[CHAPTER ONE: DEFENSE]
It had been a while since my last mission for Flood, considering that my last heroic action had bought the Merovingian some much needed peace and a very sizeable profit in his very prosperous organization.
"Whaaaaaaaaaat," Alec whined.
"Don't give me that tone, boy," Flood snarled. "I told you that if you wouldn't take that mission, I wouldn't give you another."
"But it's so boooooriiiiiing."
"That's why I'm giving it to you. There's absolutely nothing that could possibly go wrong, for once."
"Whatever." Alec hung up.
A disasterous army of heathens was bearing down on the Merovingian's doorstep, and without my dramatic and excellent timing, he would have been destroyed utterly, leaving the Matrix with a great loss in influential leadership.

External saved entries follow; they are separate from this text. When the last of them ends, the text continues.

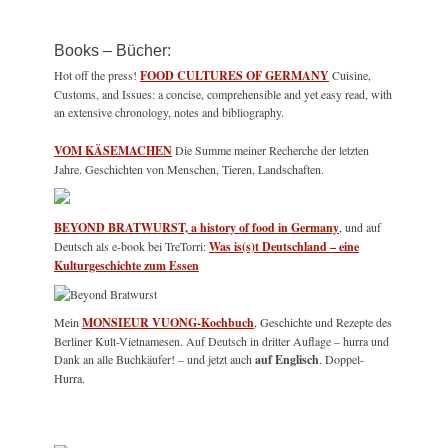
Books – Bücher:
Hot off the press!
FOOD CULTURES OF GERMANY
Cuisine,
Customs, and Issues: a concise, comprehensible and yet easy read, with
an extensive chronology, notes and bibliography.
VOM KÄSEMACHEN
Die Summe meiner Recherche der letzten
Jahre. Geschichten von Menschen, Tieren, Landschaften.
BEYOND BRATWURST, a history of food in Germany
, und auf
Deutsch als e-book bei TreTorri:
Was is(s)t Deutschland – eine
Kulturgeschichte zum Essen
Mein
MONSIEUR VUONG-Kochbuch
, Geschichte und Rezepte des
Berliner Kult-Vietnamesen. Auf Deutsch in dritter Auflage – hurra und
Dank an alle Buchkäufer! – und jetzt auch
auf Englisch
. Doppel-
Hurra.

Guard duty. Guarding is so boring. Standing around for hours on end with no action, just because the janitor had to step out and nobody had a key. If nobody had a key, how did they get in there in the first place? This place is just too dusty. What's supposed to be here, anyway? Alec tried the other door in the small room that didn't lead out into the stairwell. Another dusty little room, with a lone computer. Probably some network side link for communications or something. Boring. Boring.
The great army of evil doers, impeded only by their own incompetence, came upon me and knew then what fear truly was.
Suddenly, the doorknob rattled. Alec yelped and instinctively looked around for something to hide behind. The computer? No, wait, he had a gun! He grabbed at it and immediately sprayed the door with a hailstorm of bullets.
One by one, they all fell by my hand, until I stood, victorious, atop a mountain of their formerly blood-thirsty bodies, the Merovingian himself kissing my feet in great adoration.
Cautiously, Alec peeked outside the door. Sprawled on the dusty, now bloody, carpet, lay the janitor he had been assigned to cover, very dead.
"Whoops. Aww, Flood's gonna dock--awwww!"